Warum ich so gerne Bahn fahre!

Zum x-ten Mal versuchte die junge Frau in Ferrari-Fan-Hemd und Jeans, mittlerweile leicht entnervt, den Fahrkartenautomaten in Ahrbrück dazu zu überreden, einen 20-Euro-Schein zu akzeptieren. Leise vor sich hinfluchend gab sie auf und kam in den Zug. Mein Blick fiel auf die draußen noch die letzten Neuigkeiten austauschenden Schaffner, die mir trotz Auftreten in Zivil auf dieser Strecke alle quasi persönlich bekannt sind.

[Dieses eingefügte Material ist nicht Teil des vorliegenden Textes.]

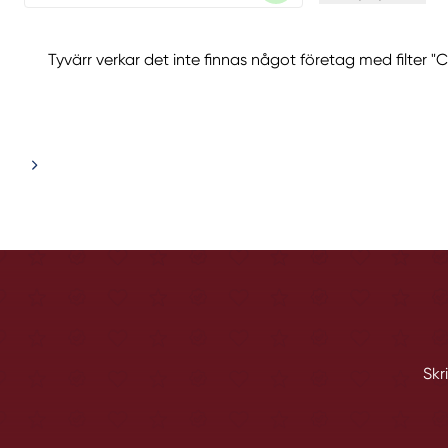
Tyvärr verkar det inte finnas något företag med filter 
Skr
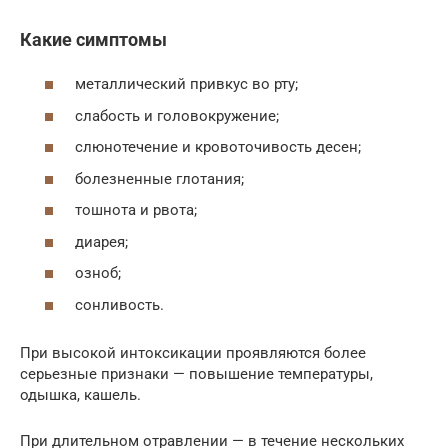
Какие симптомы
металлический привкус во рту;
слабость и головокружение;
слюнотечение и кровоточивость десен;
болезненные глотания;
тошнота и рвота;
диарея;
озноб;
сонливость.
При высокой интоксикации проявляются более
серьезные признаки — повышение температуры,
одышка, кашель.
При длительном отравлении — в течение нескольких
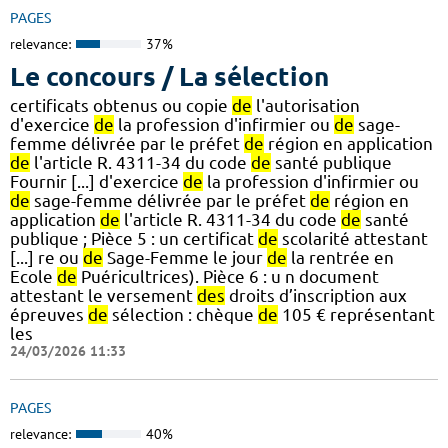
PAGES
relevance:
37%
Le concours / La sélection
certificats obtenus ou copie
de
l'autorisation
d'exercice
de
la profession d'infirmier ou
de
sage-
femme délivrée par le préfet
de
région en application
de
l'article R. 4311-34 du code
de
santé publique
Fournir [...] d'exercice
de
la profession d'infirmier ou
de
sage-femme délivrée par le préfet
de
région en
application
de
l'article R. 4311-34 du code
de
santé
publique ; Pièce 5 : un certificat
de
scolarité attestant
[...] re ou
de
Sage-Femme le jour
de
la rentrée en
Ecole
de
Puéricultrices). Pièce 6 : u n document
attestant le versement
des
droits d’inscription aux
épreuves
de
sélection : chèque
de
105 € représentant
les
24/03/2026 11:33
PAGES
relevance:
40%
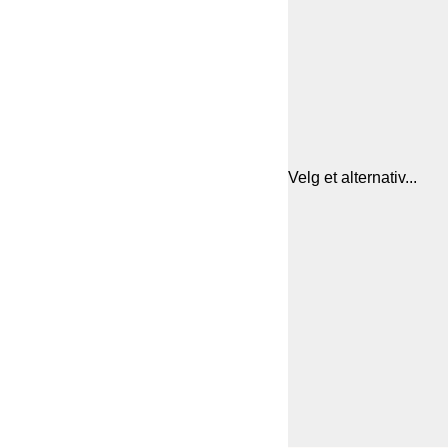
Velg et alternativ...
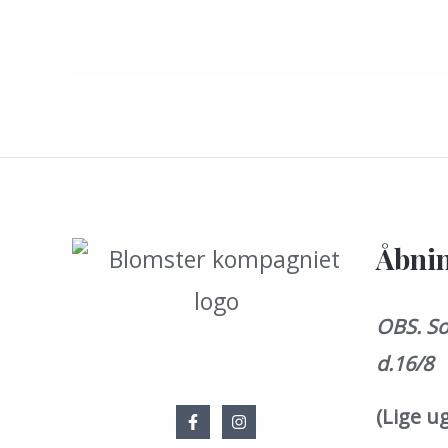
Åbnin
OBS. So
d.16/8
(Lige u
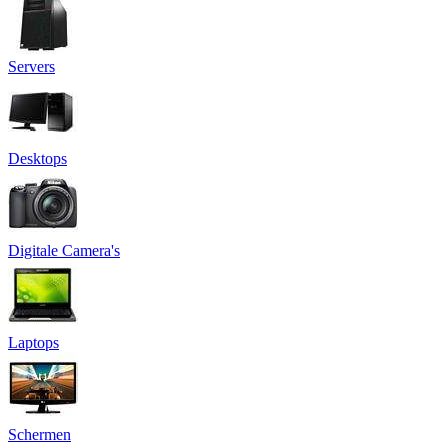
Servers
Desktops
Digitale Camera's
Laptops
Schermen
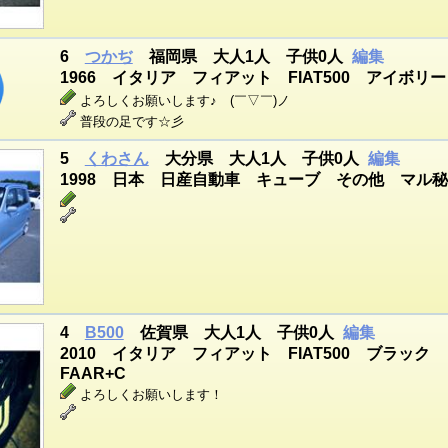
6
つかぢ
福岡県 大人1人 子供0人
編集
1966 イタリア フィアット FIAT500 アイボリー
よろしくお願いします♪ (￣▽￣)ノ
普段の足です☆彡
5
くわさん
大分県 大人1人 子供0人
編集
1998 日本 日産自動車 キューブ その他 マル
4
B500
佐賀県 大人1人 子供0人
編集
2010 イタリア フィアット FIAT500 ブラック
FAAR+C
よろしくお願いします！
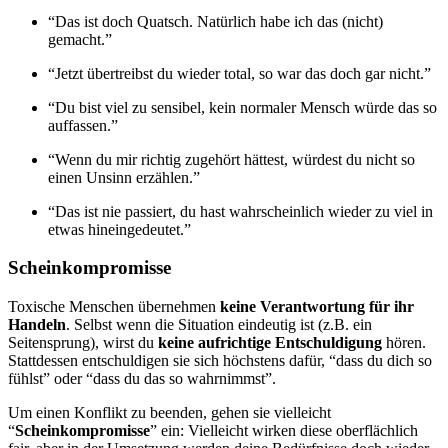
“Das ist doch Quatsch. Natürlich habe ich das (nicht)
gemacht.”
“Jetzt übertreibst du wieder total, so war das doch gar nicht.”
“Du bist viel zu sensibel, kein normaler Mensch würde das so
auffassen.”
“Wenn du mir richtig zugehört hättest, würdest du nicht so
einen Unsinn erzählen.”
“Das ist nie passiert, du hast wahrscheinlich wieder zu viel in
etwas hineingedeutet.”
Scheinkompromisse
Toxische Menschen übernehmen
keine Verantwortung für ihr
Handeln
. Selbst wenn die Situation eindeutig ist (z.B. ein
Seitensprung), wirst du
keine aufrichtige Entschuldigung
hören.
Stattdessen entschuldigen sie sich höchstens dafür, “dass du dich so
fühlst” oder “dass du das so wahrnimmst”.
Um einen Konflikt zu beenden, gehen sie vielleicht
“
Scheinkompromisse
” ein: Vielleicht wirken diese oberflächlich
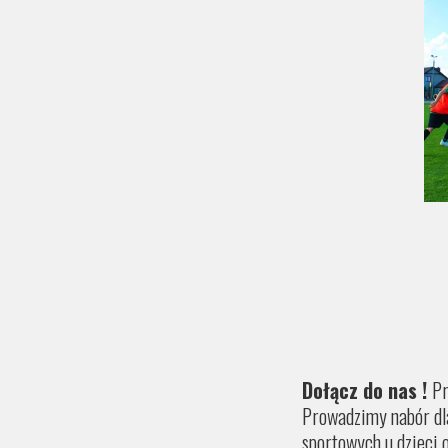
Dołącz do nas !
Pr
Prowadzimy nabór dla 
sportowych u dzieci 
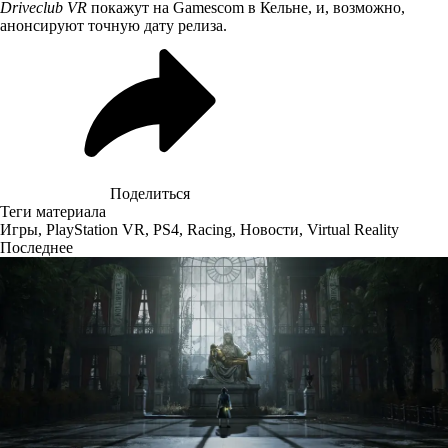
Driveclub VR
покажут на Gamescom в Кельне, и, возможно,
анонсируют точную дату релиза.
Поделиться
Теги материала
Игры
,
PlayStation VR
,
PS4
,
Racing
,
Новости
,
Virtual Reality
Последнее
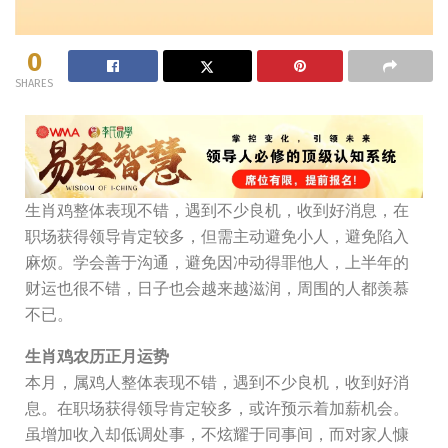
0
SHARES
生肖鸡整体表现不错，遇到不少良机，收到好消息，在
职场获得领导肯定较多，但需主动避免小人，避免陷入
麻烦。学会善于沟通，避免因冲动得罪他人，上半年的
财运也很不错，日子也会越来越滋润，周围的人都羡慕
不已。
生肖鸡农历正月运势
本月，属鸡人整体表现不错，遇到不少良机，收到好消
息。在职场获得领导肯定较多，或许预示着加薪机会。
虽增加收入却低调处事，不炫耀于同事间，而对家人慷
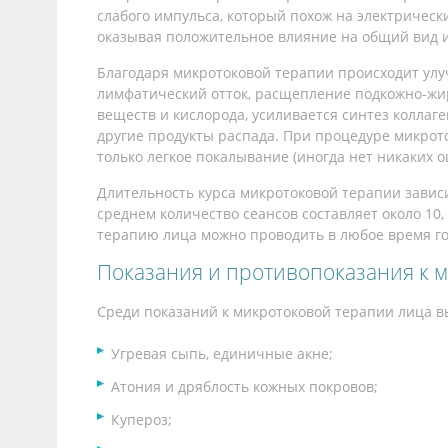
слабого импульса, который похож на электрически
оказывая положительное влияние на общий вид и
Благодаря микротоковой терапии происходит улу
лимфатический отток, расщепление подкожно-жир
веществ и кислорода, усиливается синтез коллаге
другие продукты распада. При процедуре микрот
только легкое покалывание (иногда нет никаких 
Длительность курса микротоковой терапии зависи
среднем количество сеансов составляет около 10
терапию лица можно проводить в любое время год
Показания и противопоказания к 
Среди показаний к микротоковой терапии лица 
Угревая сыпь, единичные акне;
Атония и дряблость кожных покровов;
Купероз;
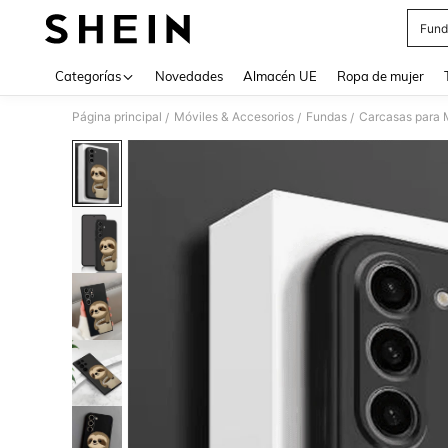
Fund
Use up 
Categorías
Novedades
Almacén UE
Ropa de mujer
Página principal
Móviles & Accesorios
Fundas
Carcasas para 
/
/
/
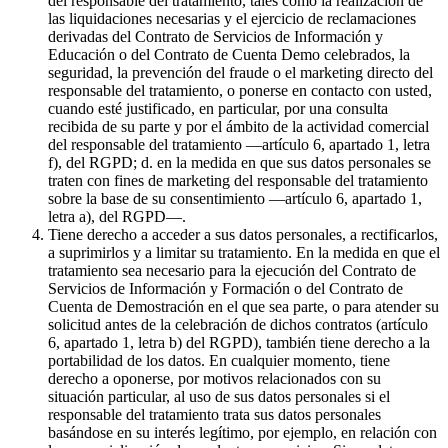
del responsable del tratamiento, tales como la realización de
las liquidaciones necesarias y el ejercicio de reclamaciones
derivadas del Contrato de Servicios de Información y
Educación o del Contrato de Cuenta Demo celebrados, la
seguridad, la prevención del fraude o el marketing directo del
responsable del tratamiento, o ponerse en contacto con usted,
cuando esté justificado, en particular, por una consulta
recibida de su parte y por el ámbito de la actividad comercial
del responsable del tratamiento —artículo 6, apartado 1, letra
f), del RGPD; d. en la medida en que sus datos personales se
traten con fines de marketing del responsable del tratamiento
sobre la base de su consentimiento —artículo 6, apartado 1,
letra a), del RGPD—.
Tiene derecho a acceder a sus datos personales, a rectificarlos,
a suprimirlos y a limitar su tratamiento. En la medida en que el
tratamiento sea necesario para la ejecución del Contrato de
Servicios de Información y Formación o del Contrato de
Cuenta de Demostración en el que sea parte, o para atender su
solicitud antes de la celebración de dichos contratos (artículo
6, apartado 1, letra b) del RGPD), también tiene derecho a la
portabilidad de los datos. En cualquier momento, tiene
derecho a oponerse, por motivos relacionados con su
situación particular, al uso de sus datos personales si el
responsable del tratamiento trata sus datos personales
basándose en su interés legítimo, por ejemplo, en relación con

„Da draußen sind schon die Schaffner – Sie haben keine Chance!“ sagte ich daraufhin zu ihr, was sie mit einem heftigen „Inglisi – no!!“ beantwortete. Hm. Die Schaffner, die sich in ihrer Unterhaltung schwer gestört fühlten und am Beitrag zu einer Lösung des Problems kein Interesse zu haben schienen, reagierten auf meine Frage, ob es eine andere Möglichkeit gäbe, ein Ticket zu bekommen, nur mit Kopfschütteln. Super. Daraufhin setzte sich die junge Frau, liebevoll geschminkt und mit zum Ferrari-Fan-Hemd passenden Rucksack und Sneakers zu mir und leerte ihre Geldbörse aus. Nach so einem Erlebnis mit dem Fahrkartenautomat erwartet man als durchschnittliche Reaktion des mehr oder weniger gewieften (deutschen) Bahnfahrers die Hasskappe, verbale Entgleisungen über die Automaten, die DB im allgemeinen, den insgesamt immer schlechter werdenden Service und im besonderen dann die Chuzpe, in dieser Lage auch noch zu streiken. Die erfahrene Moskauerin, Lena, wie sich herausstellte, zieht als erste Erklärung in Betracht, dass man ihr Blüten angedreht hat und unterzieht ihr gesamtes Barvermögen einer Wasserzeichen- und sonstigen Prüfung, um mir dann den Stapel in die Finger zu drücken und zu fragen: „Okay?“ Mein geübtes Auge stellte natürlich sofort fest, dass die Scheine alle einwandfrei waren und so konnte ich bestätigen: „Okay!“

Die weitere Unterhaltung gestaltete sich aufgrund der sprachlichen Barrieren als schwierig, wobei sie noch ungefähr doppelt soviel Deutsch wie ich Russisch konnte. Eine Bankangestellte aus Moskau, die zur Formel 1 in die Eifel gereist war und den Freund am heimischen Fernseher gelassen hatte.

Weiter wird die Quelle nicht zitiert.